A relative path can be specified. Alternatively,
.B pdftoedn
will look for it in ~/.pdftoedn.
.TP
\fB\-O\fR [ \fB\-\-omit_outline\fR ]
Don't extract outline data.
.TP
\fB\-p\fR [ \fB\-\-page_number\fR ] arg
Extract data for only this page.
.TP
\fB\-t\fR [ \fB\-\-owner_password\fR ] arg
PDF owner password if document is encrypted.
.TP
\fB\-u\fR [ \fB\-\-user_password\fR ] arg
PDF user password if document is encrypted.
.TP
\fB\-v\fR [ \fB\-\-version\fR ]
Display version information and exit.
.TP
\fB\-h\fR [ \fB\-\-help\fR ]
Display this message.
.PP
.SH FILES
.B pdftoedn
searches for specified font maps configuration files under the ~/.pdftoedn
directory.
.SH EXIT STATUS
.B pdftoedn
exits 0 on success and >0 if an error occurs.

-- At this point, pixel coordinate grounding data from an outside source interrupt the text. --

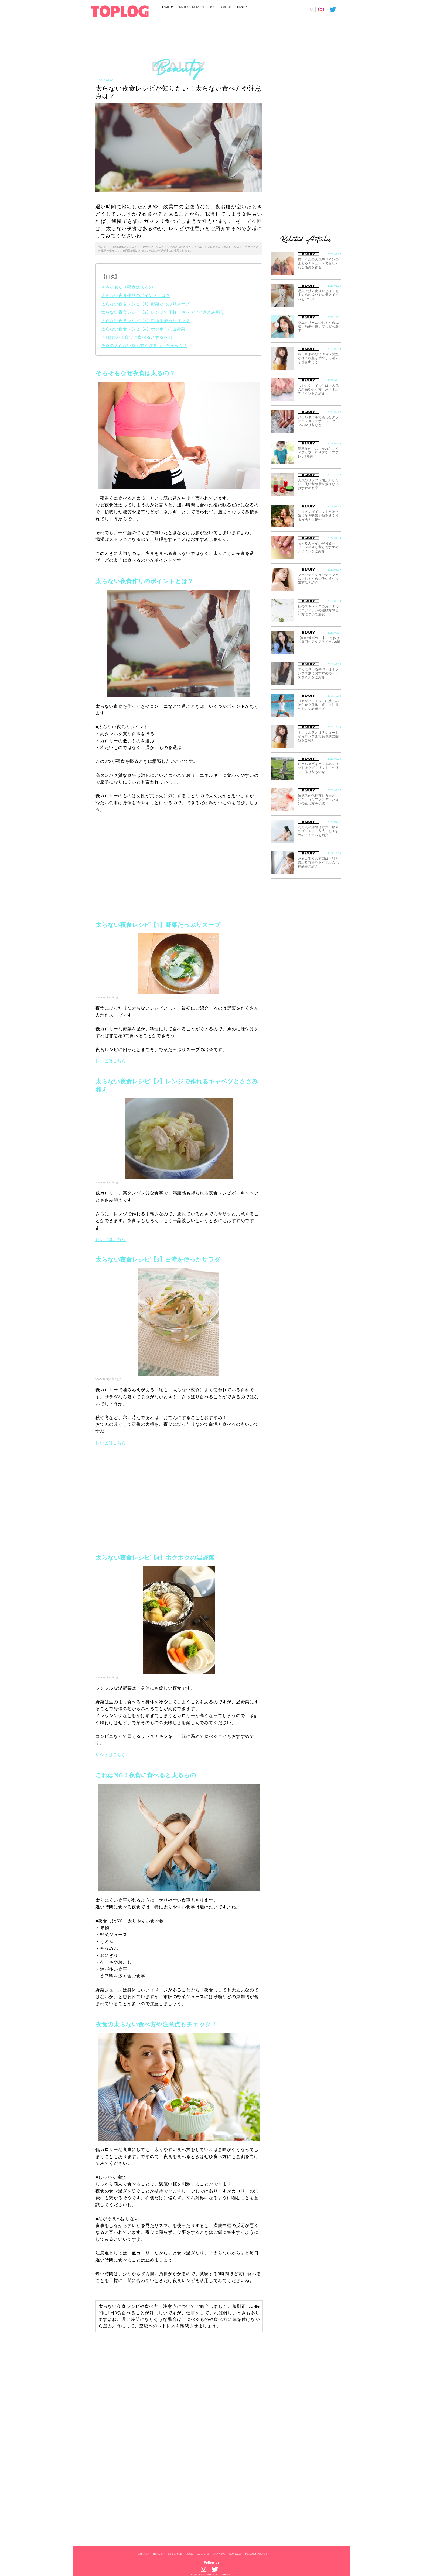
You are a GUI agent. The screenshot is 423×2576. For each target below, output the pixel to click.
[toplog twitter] (335, 9)
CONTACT (235, 2553)
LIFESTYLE (199, 6)
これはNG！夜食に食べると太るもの (136, 337)
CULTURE (227, 6)
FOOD (213, 6)
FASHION (168, 6)
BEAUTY (183, 6)
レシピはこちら (110, 1061)
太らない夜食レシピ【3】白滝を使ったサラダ (145, 320)
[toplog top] (120, 11)
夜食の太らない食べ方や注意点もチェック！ (144, 345)
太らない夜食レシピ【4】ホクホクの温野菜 (143, 329)
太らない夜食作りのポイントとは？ (135, 295)
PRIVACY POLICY (256, 2553)
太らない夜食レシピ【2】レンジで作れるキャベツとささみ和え (162, 312)
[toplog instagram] (324, 9)
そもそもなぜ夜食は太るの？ (129, 287)
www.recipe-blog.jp (108, 997)
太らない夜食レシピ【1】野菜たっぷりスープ (145, 304)
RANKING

See
.URL https://github.com/edporras/pdftoedn/wiki/Returned-Exit-Error-Codes Returned-Exit-Error-Codes
for more information.
.SH BUGS
Please report all issues via
.URL https://github.com/edporras/pdftoedn/issues github.
.SH AUTHOR
Ed Porras. Based on an initial implementation by Jack Rusher.